‘Standing On a Nail: A Queer Horror Story’: Review

On February 23rd, Standing on A Nail: A Queer Horror Story made an impressive debut, selling out the Lakeside theatre on campus.

The play followed the intense and unraveling relationships between each of its main characters. Revelations are made which shakes things in the bar between the core 5.

 Warren, long-term boyfriend of Hugh, struggles with anxiety and uncertainty as their relationship transitions from monogamous to open. Hugh is a contrasting character to Warren, as the more extroverted of the two and also more eager about the new chapter of their relationship. Throughout the play, the actors give the audience insight into the deeper issues between the two characters with convincing emotion and argument. Jealousy is alluded to on both sides, as they fight desperately to save their relationship.

Giles starts off portrayed as young and flirtatious, acting as the comedic relief in the group.
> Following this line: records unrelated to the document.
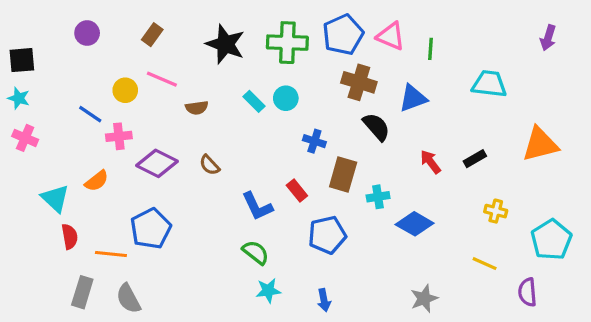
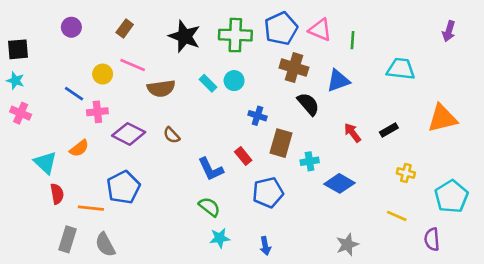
brown semicircle: (197, 108) -> (161, 88), size x1.5

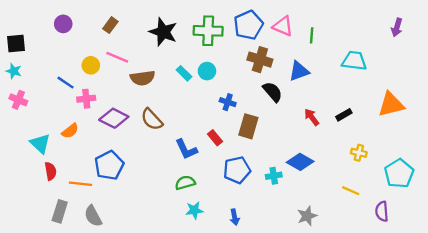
brown semicircle: (172, 135) -> (152, 119), size x1.5
cyan cross: (310, 161) -> (274, 176), moved
green semicircle: (209, 207) -> (185, 183), turned -54

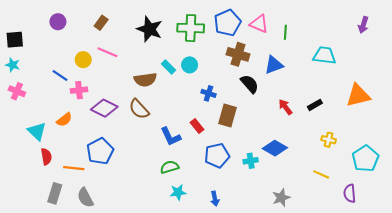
brown semicircle: (143, 78) -> (145, 80), moved

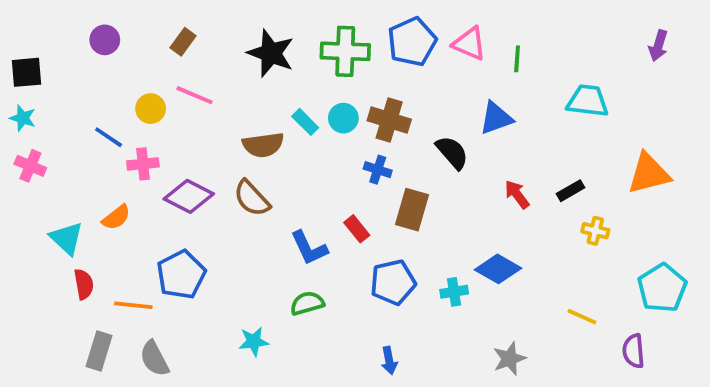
brown cross: (238, 54) -> (389, 120), moved
yellow cross: (329, 140) -> (595, 231), moved
cyan star: (178, 192) -> (254, 341), moved

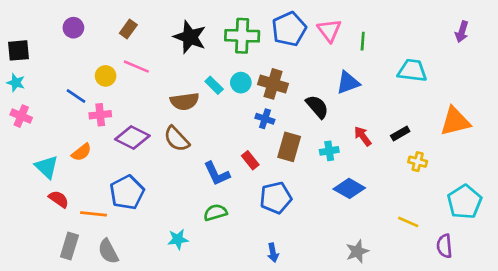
pink triangle: (469, 44) -> (329, 30), turned 30
red semicircle: (84, 284) -> (59, 199), turned -45
cyan cross: (454, 292) -> (329, 151), moved

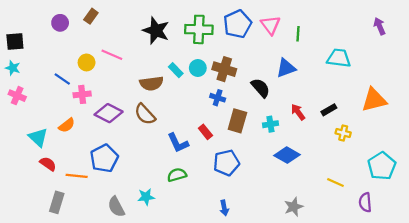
brown rectangle: (128, 29) -> (91, 16), moved
purple arrow: (462, 32) -> (380, 26), turned 140
gray semicircle: (108, 251) -> (116, 207), moved

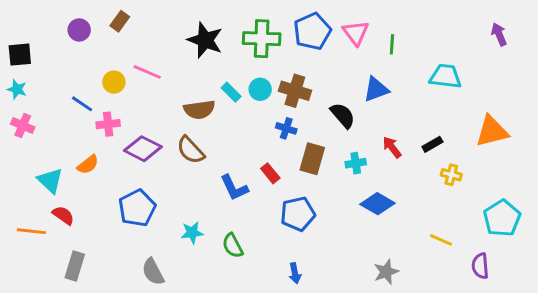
green semicircle: (177, 175) -> (233, 246), moved, turned -102
orange line: (77, 176) -> (31, 231), moved
cyan star: (146, 197) -> (192, 233), moved

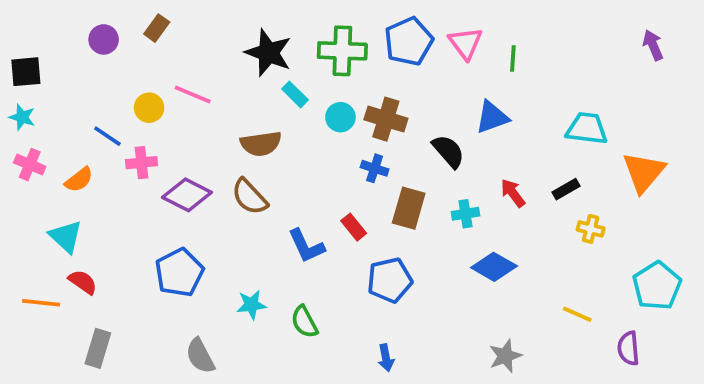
cyan trapezoid: (445, 76) -> (587, 129), moved
cyan rectangle: (231, 92) -> (295, 94), moved
orange triangle: (492, 131) -> (644, 172), turned -36
orange semicircle: (88, 165) -> (79, 180), moved

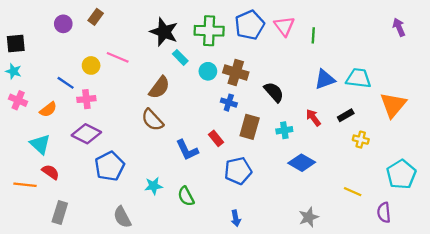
blue triangle: (492, 117) -> (325, 79), moved
brown semicircle: (261, 144) -> (159, 87), turned -45
purple diamond: (187, 195) -> (86, 134), moved

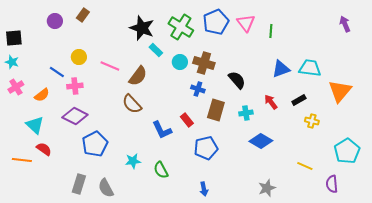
green cross: (209, 31) -> (181, 27), turned 30
pink line: (118, 57) -> (110, 66), moved
pink cross: (18, 100) -> (16, 87), turned 35
gray rectangle: (60, 212) -> (79, 184), moved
As the play continues, we are shown his uncertainty and fear of life. The audience sees his character develop as he is shaken by a close call.

Owen, co-owner of the bar, shares the business with his long-term boyfriend Samuel. Throughout the play, Owen and Samuel are veiled with mystery. Samuel’s character is absent throughout the play, for a reason slowly revealed to us, and Owen is left to hold down the bar.

Anastasia, a bold, fun drag queen, battles with feelings of accomplishment as she nears retirement. She keeps the characters on their toes with sharp commentary and edginess, but underneath it, all is driven by a love for each of them.

The audience is brought to the edge of their seats as secrets and fears simultaneously unite and tear apart the cast, leaving their truths exposed. The overarching theme of this play is queer empathy, showing the audience a different, more emotional angle on horror. I found it symbolic and intriguing, but at certain points, it felt foreseeable. I enjoyed a representation of characters you wouldn’t normally see in horror, particularly the inclusion of a drag queen. However, I wish there was an expansion on certain plot points and a more cohesive resolution. Overall, I enjoyed watching the play, it was engaging, and fun and the passion of the crew and cast is palpable. SOAN may return soon, so I will avoid giving in-depth commentary that may spoil its plot, but I will leave it off by saying, support diverse art and theatre, and keep up with SOAN’s potential future showings! It’s an enjoyable play with a dynamic cast and atmosphere.